Enterprise IT bought prompt-injection filters in 2025. They're buying AI gateways in 2026. Kong, Databricks, Cloudflare are all building toward the same product shape: a control plane that watches inter-agent traffic inside the corporate perimeter and decides which packets get to exist.
The thing they're scanning for isn't what most builders expect. It's not model outputs. It's not jailbreaks. It's agents talking to other agents without supervision.
Most local-first agent frameworks shipped in 2025 optimized for one thing: keep the data on the device, keep the coordination off the cloud. The framing was productivity and privacy. Engineers loved it.
The framing enterprise security will apply is different. Two agents running on the same subnet, exchanging JSON over a local port, with no audit log accessible to the SOC, is not a productivity multiplier. It is lateral movement between two unmanaged processes. It is Slack before IT approved Slack. It is Dropbox in 2012. It is every pattern that built real adoption by going around procurement and then ran straight into a Monday-morning block list.

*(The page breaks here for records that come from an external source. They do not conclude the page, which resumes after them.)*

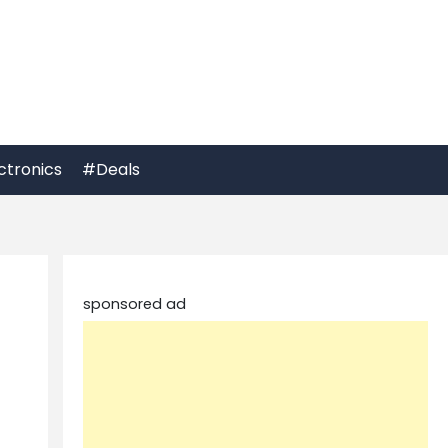
ctronics
#Deals
sponsored ad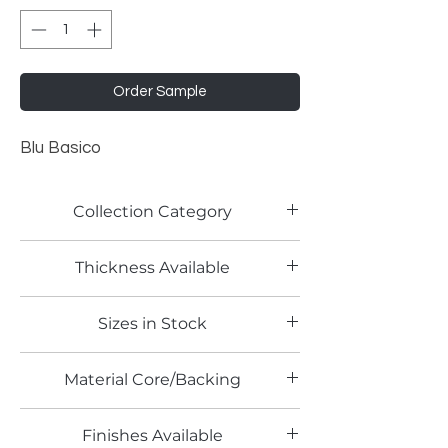
Order Sample
Blu Basico
Collection Category
Solid Color Laminates
Thickness Available
0.8mm
Sizes in Stock
4' x 8'
Material Core/Backing
Finishes Available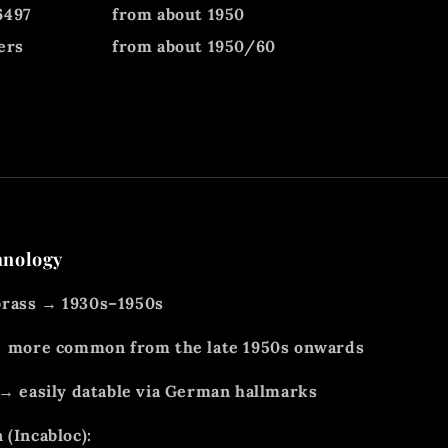
6497
from about 1950
ers
from about 1950/60
hnology
rass → 1930s–1950s
 → more common from the late 1950s onwards
 → easily datable via German hallmarks
 (Incabloc):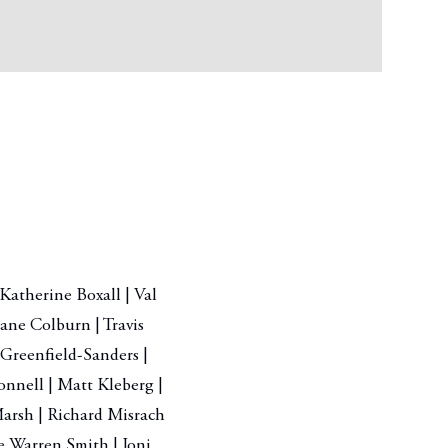
Katherine Boxall | Val
ane Colburn | Travis
 Greenfield-Sanders |
nnell | Matt Kleberg |
arsh | Richard Misrach
le Warren Smith | Joni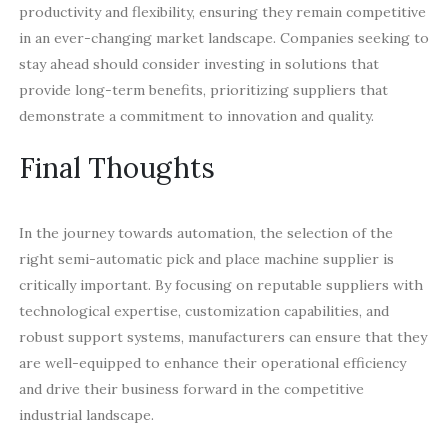
productivity and flexibility, ensuring they remain competitive
in an ever-changing market landscape. Companies seeking to
stay ahead should consider investing in solutions that
provide long-term benefits, prioritizing suppliers that
demonstrate a commitment to innovation and quality.
Final Thoughts
In the journey towards automation, the selection of the
right semi-automatic pick and place machine supplier is
critically important. By focusing on reputable suppliers with
technological expertise, customization capabilities, and
robust support systems, manufacturers can ensure that they
are well-equipped to enhance their operational efficiency
and drive their business forward in the competitive
industrial landscape.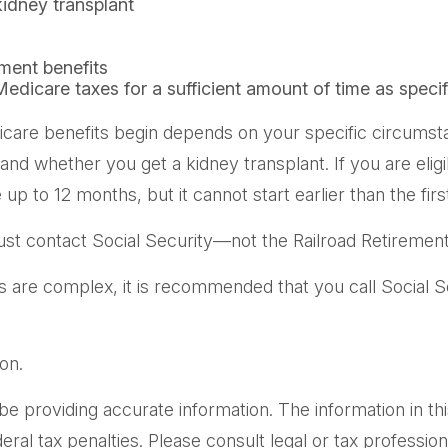
kidney transplant
ement benefits
Medicare taxes for a sufficient amount of time as speci
care benefits begin depends on your specific circumsta
, and whether you get a kidney transplant. If you are eli
e up to 12 months, but it cannot start earlier than the f
st contact Social Security—not the Railroad Retirement 
es are complex, it is recommended that you call Social 
on.
providing accurate information. The information in this m
al tax penalties. Please consult legal or tax professiona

The mental model to hold: A2A traffic is the next shadow IT category. Not because the agents are hostile, but because the protocol is invisible to the tools the security team is already buying. Anything the gateway can't see, the gateway blocks.

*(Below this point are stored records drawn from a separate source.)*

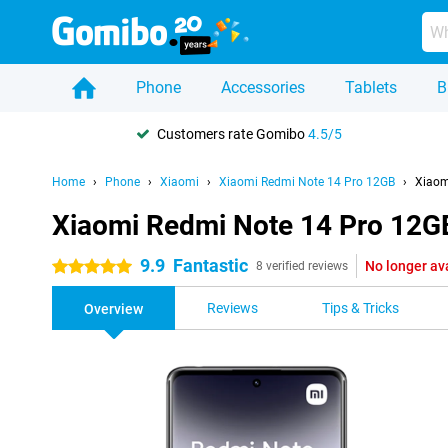
Phone
Accessories
Tablets
B
Customers rate Gomibo
4.5/5
Home
Phone
Xiaomi
Xiaomi Redmi Note 14 Pro 12GB
Xiaom
Xiaomi Redmi Note 14 Pro 12G
9.9
Fantastic
No longer av
5 stars
8 verified reviews
Reviews
Tips & Tricks
Overview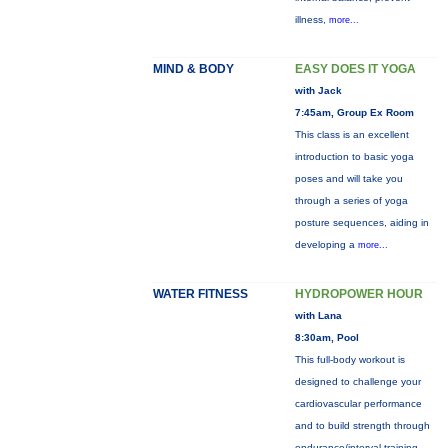
illness,
more...
MIND & BODY
EASY DOES IT YOGA
with Jack
7:45am, Group Ex Room
This class is an excellent
introduction to basic yoga
poses and will take you
through a series of yoga
posture sequences, aiding in
developing a
more...
WATER FITNESS
HYDROPOWER HOUR
with Lana
8:30am, Pool
This full-body workout is
designed to challenge your
cardiovascular performance
and to build strength through
endurance/interval training.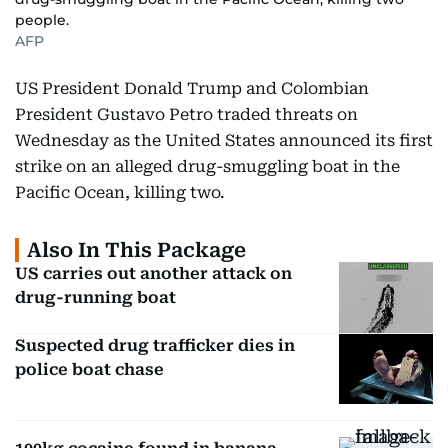
people.
AFP
US President Donald Trump and Colombian
President Gustavo Petro traded threats on
Wednesday as the United States announced its first
strike on an alleged drug-smuggling boat in the
Pacific Ocean, killing two.
Also In This Package
US carries out another attack on
drug-running boat
Suspected drug trafficker dies in
police boat chase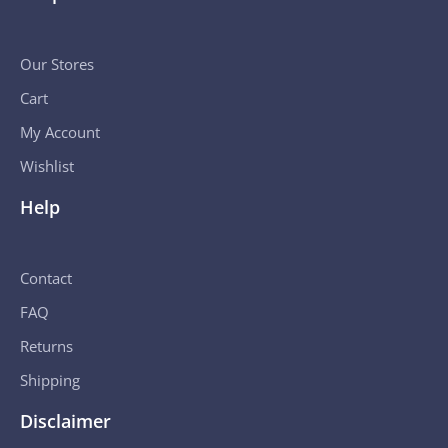
Our Stores
Cart
My Account
Wishlist
Help
Contact
FAQ
Returns
Shipping
Disclaimer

The builders who will survive this aren't the ones shouting about decentralization. They're the ones shipping a policy export hook on day one. An observability port that speaks the language AI gateways already speak. A signed identity per agent that rolls up into existing IAM. A structured audit stream the SOC can forward to their SIEM without writing a plugin.
If your agent can't emit what it did, to whom, under whose authority, and with what data, an enterprise security team will not read your architecture blog post. They will add your binary's network signature to a deny list and move on to the next ticket.

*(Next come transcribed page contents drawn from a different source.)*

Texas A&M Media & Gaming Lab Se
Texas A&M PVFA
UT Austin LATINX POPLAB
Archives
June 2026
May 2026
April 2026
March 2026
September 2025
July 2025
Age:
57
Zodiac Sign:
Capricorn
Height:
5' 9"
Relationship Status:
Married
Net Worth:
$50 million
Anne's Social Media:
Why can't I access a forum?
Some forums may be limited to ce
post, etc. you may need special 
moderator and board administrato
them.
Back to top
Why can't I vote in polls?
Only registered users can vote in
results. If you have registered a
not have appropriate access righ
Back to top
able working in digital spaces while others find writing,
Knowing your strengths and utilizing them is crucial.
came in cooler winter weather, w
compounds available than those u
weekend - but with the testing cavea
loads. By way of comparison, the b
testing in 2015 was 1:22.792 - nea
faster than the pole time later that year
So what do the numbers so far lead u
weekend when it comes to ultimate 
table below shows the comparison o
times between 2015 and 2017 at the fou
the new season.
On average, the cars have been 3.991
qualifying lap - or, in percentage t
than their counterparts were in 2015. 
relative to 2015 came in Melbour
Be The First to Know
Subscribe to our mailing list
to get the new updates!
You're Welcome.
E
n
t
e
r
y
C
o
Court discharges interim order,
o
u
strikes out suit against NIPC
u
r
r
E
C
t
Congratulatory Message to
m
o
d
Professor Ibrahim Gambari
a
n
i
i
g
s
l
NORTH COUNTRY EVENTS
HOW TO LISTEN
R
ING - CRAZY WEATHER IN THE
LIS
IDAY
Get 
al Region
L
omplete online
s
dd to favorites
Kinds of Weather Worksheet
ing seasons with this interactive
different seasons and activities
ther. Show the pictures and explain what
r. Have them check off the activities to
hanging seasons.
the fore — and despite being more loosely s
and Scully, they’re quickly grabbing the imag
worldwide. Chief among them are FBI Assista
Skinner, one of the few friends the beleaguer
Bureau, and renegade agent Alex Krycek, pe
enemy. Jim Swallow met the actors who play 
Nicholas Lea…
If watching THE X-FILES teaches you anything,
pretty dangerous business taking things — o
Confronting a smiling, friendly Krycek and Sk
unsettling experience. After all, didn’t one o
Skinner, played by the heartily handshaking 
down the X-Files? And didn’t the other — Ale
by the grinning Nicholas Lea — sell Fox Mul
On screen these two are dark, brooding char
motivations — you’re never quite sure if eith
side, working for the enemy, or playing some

The opportunity isn't local-first vs. cloud. That's the wrong axis. The opportunity is local-first with a first-class observability interface: the same contract cloud agents already accept, delivered by agents that still run on the edge. That combination is the only local-first architecture that clears procurement in a Fortune 500.
The ones that don't clear procurement aren't wrong about privacy. They're just early to the block list.